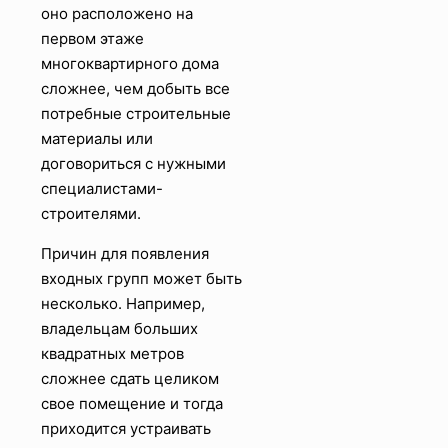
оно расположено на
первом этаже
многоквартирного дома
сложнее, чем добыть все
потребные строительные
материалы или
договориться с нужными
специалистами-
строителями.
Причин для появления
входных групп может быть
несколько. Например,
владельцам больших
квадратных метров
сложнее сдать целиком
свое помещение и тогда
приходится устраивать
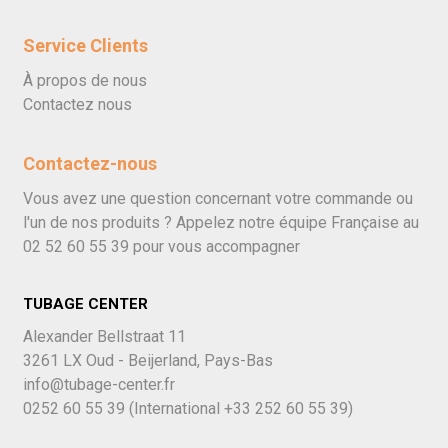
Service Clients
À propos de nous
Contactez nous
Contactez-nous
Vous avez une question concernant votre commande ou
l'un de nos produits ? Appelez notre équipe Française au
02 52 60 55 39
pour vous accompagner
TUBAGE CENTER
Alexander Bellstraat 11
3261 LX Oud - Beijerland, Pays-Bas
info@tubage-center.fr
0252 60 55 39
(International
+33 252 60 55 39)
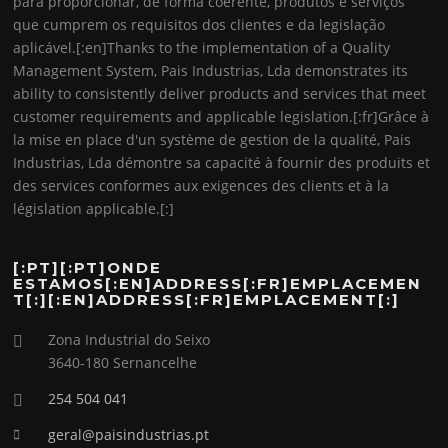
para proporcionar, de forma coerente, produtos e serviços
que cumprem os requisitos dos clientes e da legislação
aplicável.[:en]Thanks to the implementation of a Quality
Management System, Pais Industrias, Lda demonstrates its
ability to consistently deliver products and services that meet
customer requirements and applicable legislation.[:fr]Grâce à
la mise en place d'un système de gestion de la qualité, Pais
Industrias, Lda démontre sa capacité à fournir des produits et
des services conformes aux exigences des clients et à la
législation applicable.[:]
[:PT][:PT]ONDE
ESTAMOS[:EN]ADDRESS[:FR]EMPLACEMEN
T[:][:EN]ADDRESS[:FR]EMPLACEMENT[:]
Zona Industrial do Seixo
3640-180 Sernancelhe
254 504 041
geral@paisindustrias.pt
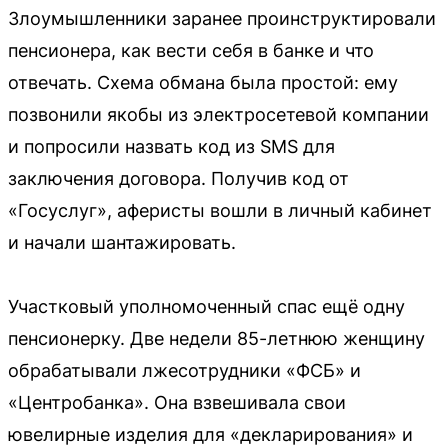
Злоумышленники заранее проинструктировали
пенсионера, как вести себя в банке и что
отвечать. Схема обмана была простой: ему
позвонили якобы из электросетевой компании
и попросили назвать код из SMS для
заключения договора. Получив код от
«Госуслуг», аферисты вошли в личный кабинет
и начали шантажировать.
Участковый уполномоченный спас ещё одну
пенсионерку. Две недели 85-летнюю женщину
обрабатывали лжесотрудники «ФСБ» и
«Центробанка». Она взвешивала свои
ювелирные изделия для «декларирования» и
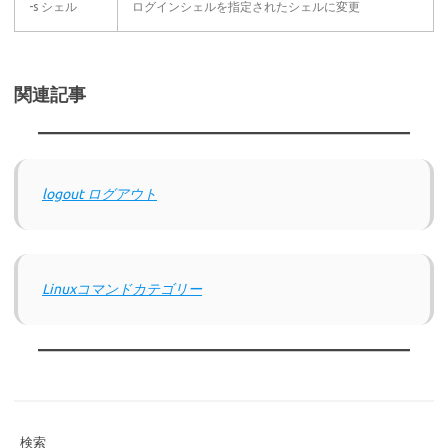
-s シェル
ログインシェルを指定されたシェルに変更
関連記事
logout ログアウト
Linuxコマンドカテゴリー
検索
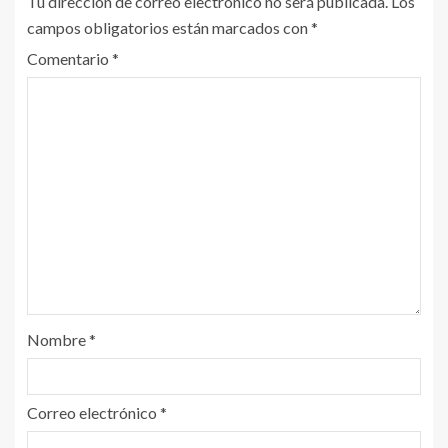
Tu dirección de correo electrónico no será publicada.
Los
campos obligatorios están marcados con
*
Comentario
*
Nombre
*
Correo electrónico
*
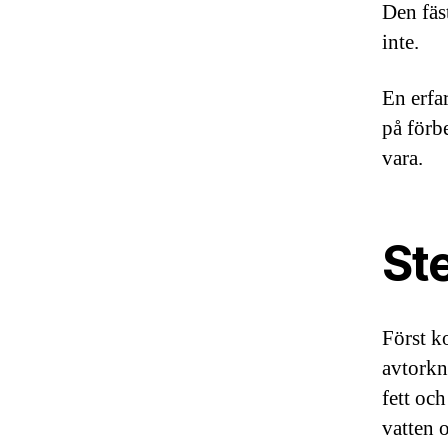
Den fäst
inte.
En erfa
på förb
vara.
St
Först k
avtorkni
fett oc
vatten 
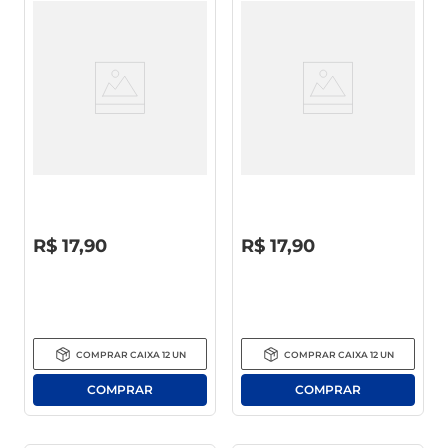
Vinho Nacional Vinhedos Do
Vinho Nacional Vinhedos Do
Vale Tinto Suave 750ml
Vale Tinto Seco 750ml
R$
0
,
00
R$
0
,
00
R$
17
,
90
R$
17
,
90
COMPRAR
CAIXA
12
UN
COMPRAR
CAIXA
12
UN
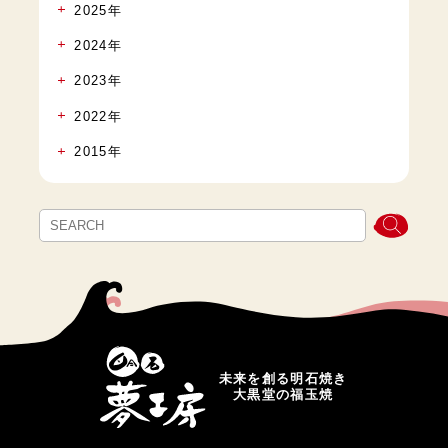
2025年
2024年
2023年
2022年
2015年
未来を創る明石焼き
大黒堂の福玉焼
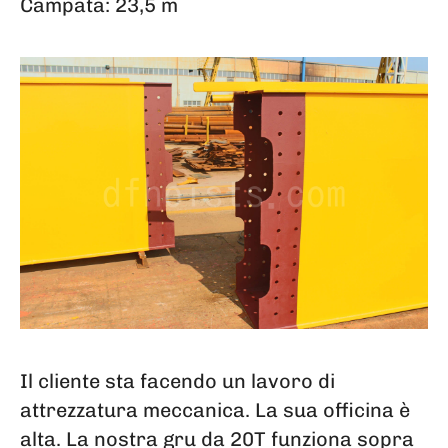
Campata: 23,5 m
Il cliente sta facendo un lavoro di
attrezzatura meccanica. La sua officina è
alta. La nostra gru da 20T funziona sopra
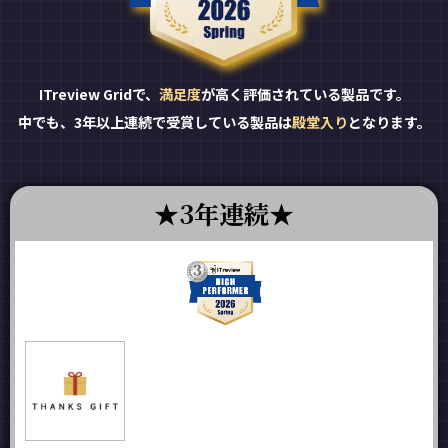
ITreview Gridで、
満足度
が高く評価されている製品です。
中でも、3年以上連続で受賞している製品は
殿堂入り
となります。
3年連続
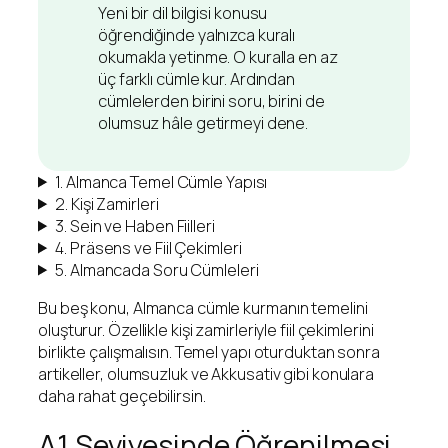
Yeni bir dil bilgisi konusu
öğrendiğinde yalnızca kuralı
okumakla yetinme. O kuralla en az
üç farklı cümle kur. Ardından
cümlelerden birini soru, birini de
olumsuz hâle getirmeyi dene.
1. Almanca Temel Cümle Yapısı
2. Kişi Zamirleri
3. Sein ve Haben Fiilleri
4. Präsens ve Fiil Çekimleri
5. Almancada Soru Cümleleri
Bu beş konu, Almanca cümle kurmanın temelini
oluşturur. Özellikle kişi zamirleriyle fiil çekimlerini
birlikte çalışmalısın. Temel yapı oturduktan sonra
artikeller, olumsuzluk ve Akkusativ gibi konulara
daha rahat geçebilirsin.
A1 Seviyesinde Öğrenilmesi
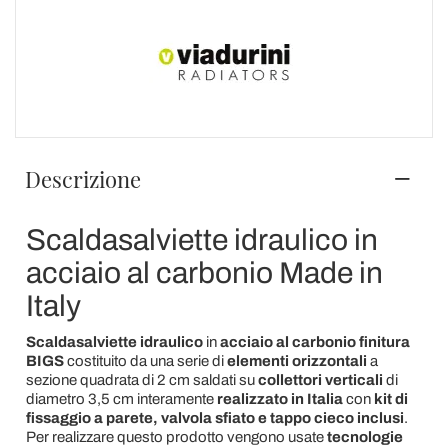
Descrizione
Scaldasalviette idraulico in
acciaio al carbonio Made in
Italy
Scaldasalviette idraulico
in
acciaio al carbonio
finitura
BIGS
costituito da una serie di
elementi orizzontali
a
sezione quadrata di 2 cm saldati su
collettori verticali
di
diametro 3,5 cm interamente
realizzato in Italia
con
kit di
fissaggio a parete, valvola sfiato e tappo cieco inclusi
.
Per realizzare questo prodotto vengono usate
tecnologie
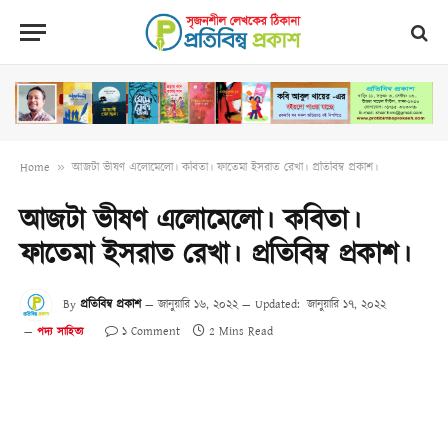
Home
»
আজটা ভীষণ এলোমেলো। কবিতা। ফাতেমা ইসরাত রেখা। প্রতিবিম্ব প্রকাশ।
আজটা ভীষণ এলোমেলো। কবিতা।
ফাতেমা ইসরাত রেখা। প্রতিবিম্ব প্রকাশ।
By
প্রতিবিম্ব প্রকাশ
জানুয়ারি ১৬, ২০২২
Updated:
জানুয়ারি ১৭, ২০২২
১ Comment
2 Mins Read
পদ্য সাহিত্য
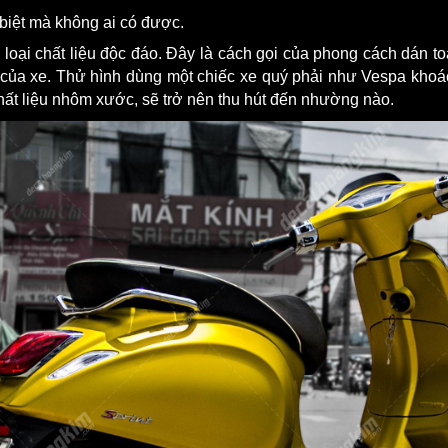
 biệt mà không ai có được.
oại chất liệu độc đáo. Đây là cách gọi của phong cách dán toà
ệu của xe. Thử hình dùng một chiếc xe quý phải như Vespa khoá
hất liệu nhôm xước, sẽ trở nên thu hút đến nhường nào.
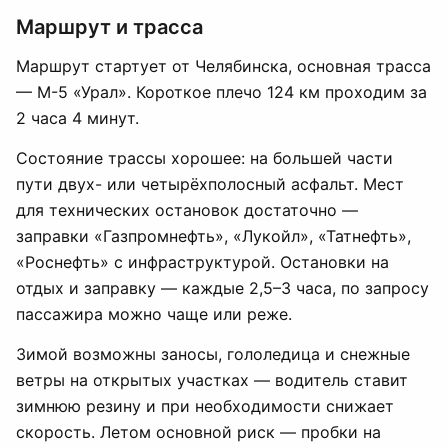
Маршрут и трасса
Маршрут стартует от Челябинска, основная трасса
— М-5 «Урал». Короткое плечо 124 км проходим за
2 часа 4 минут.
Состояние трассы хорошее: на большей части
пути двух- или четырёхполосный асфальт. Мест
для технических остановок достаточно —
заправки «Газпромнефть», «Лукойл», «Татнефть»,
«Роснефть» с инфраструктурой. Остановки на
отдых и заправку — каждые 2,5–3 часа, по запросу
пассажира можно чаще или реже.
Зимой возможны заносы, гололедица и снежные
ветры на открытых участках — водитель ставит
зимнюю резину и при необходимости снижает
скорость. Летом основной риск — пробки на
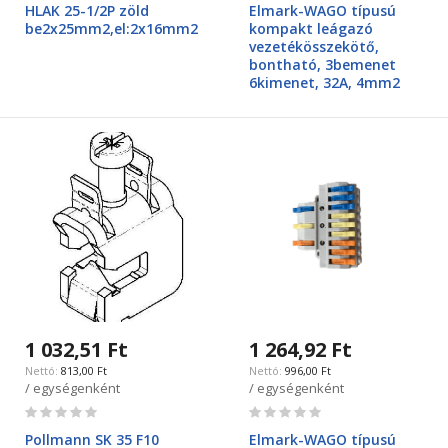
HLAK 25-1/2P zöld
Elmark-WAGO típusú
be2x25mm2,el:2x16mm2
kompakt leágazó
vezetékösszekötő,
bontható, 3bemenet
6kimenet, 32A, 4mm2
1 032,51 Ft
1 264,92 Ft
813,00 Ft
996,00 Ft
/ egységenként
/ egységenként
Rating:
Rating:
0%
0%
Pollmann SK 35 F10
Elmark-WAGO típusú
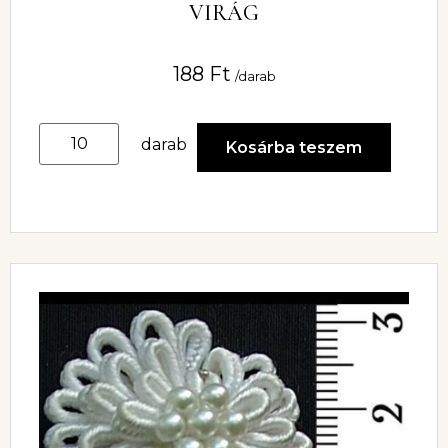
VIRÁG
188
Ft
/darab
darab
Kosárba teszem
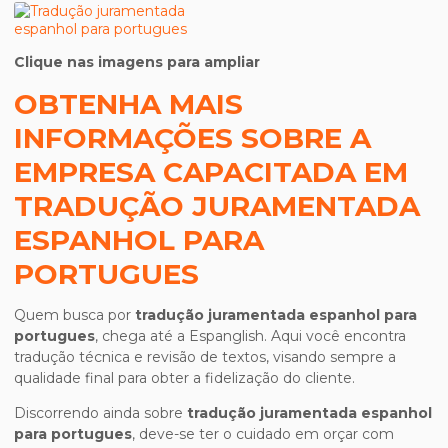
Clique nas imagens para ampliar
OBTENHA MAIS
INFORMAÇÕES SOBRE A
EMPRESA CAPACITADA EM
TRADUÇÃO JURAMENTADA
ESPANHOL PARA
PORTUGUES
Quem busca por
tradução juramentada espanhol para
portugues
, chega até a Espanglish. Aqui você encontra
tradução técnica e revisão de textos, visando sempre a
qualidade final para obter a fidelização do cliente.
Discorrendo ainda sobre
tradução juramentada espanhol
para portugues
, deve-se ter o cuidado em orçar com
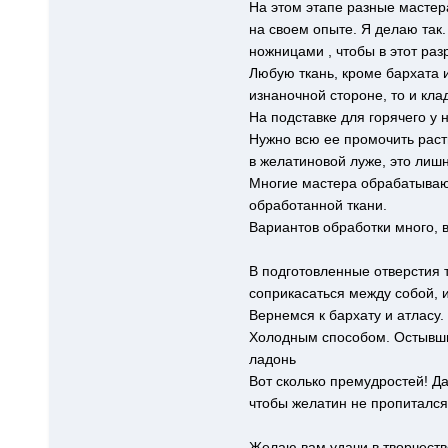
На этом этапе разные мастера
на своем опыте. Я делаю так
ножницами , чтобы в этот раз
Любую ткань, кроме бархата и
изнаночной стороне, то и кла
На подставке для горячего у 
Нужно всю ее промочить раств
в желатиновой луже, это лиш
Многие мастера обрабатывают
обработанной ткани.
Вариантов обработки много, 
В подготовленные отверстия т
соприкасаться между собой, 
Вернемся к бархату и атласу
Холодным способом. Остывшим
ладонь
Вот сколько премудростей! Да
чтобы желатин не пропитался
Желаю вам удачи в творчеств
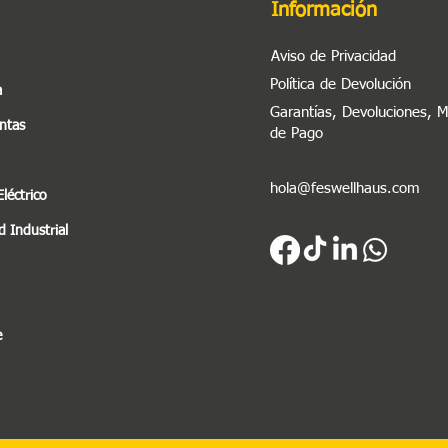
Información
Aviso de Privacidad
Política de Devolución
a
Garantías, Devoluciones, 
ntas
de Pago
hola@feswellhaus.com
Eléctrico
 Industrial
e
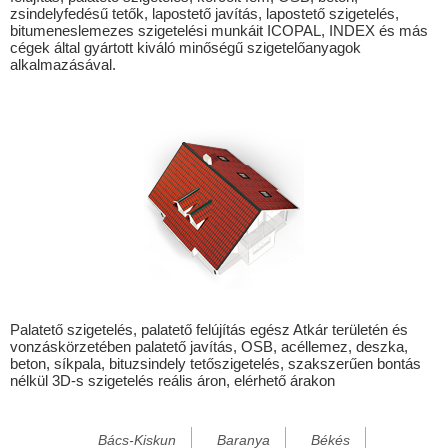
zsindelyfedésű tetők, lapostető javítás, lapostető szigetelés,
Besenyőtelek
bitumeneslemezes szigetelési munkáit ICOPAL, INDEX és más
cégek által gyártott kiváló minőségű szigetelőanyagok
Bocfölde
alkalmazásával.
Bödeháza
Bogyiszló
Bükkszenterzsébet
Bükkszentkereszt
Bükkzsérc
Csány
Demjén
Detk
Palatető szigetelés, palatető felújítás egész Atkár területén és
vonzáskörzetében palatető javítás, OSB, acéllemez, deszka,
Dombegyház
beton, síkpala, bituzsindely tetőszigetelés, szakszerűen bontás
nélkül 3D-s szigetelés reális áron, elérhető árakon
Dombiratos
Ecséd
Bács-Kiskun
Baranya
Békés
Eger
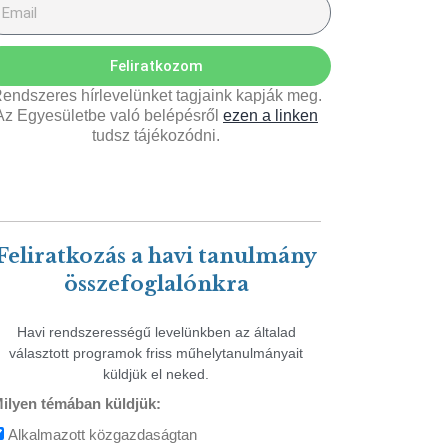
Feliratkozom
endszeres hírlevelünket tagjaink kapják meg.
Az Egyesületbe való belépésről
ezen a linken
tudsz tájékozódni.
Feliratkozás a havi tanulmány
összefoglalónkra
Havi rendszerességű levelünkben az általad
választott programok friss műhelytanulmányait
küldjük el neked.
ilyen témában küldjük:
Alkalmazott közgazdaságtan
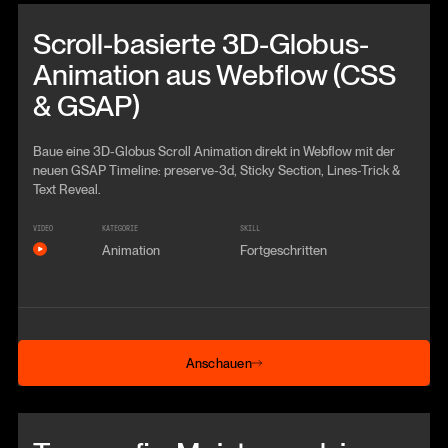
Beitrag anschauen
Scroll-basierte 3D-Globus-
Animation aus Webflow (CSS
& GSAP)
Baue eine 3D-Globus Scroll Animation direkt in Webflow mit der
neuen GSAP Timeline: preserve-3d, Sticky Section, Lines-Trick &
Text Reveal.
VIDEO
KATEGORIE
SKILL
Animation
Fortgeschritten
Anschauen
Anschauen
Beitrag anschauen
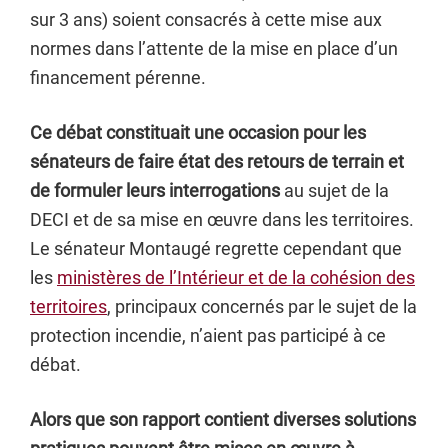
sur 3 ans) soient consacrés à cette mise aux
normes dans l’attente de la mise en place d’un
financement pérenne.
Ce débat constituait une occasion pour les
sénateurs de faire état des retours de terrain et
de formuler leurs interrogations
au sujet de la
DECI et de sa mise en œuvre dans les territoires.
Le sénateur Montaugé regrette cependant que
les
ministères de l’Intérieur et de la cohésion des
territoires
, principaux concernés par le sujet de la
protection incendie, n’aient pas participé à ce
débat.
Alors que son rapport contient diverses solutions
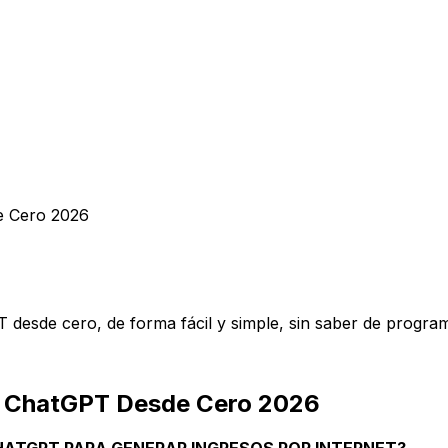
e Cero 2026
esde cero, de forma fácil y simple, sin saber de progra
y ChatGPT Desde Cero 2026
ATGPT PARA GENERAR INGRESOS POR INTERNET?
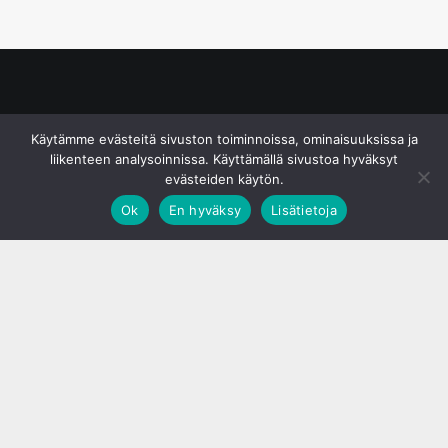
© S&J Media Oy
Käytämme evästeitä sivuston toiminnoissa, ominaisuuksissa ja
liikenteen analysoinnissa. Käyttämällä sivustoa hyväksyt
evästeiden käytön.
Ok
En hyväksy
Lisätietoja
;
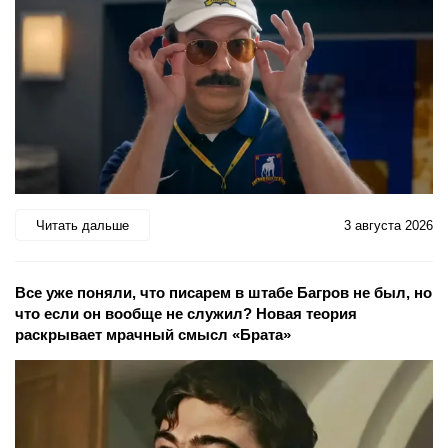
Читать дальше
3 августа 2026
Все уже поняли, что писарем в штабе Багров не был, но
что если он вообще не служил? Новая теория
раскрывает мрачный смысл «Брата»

────────────────

* _Exercise details_: Exactly repeat the material from its first line through the line with "Vous avez une", including both, and leave the pictures and everything else out.

* _Written solution_:
оно расположено на
первом этаже
многоквартирного дома
сложнее, чем добыть все
потребные строительные
материалы или
договориться с нужными
специалистами-
строителями.
Причин для появления
входных групп может быть
несколько. Например,
владельцам больших
квадратных метров
сложнее сдать целиком
свое помещение и тогда
приходится устраивать
Service Clients
À propos de nous
Contactez nous
Contactez-nous
Vous avez une question concernant votre commande ou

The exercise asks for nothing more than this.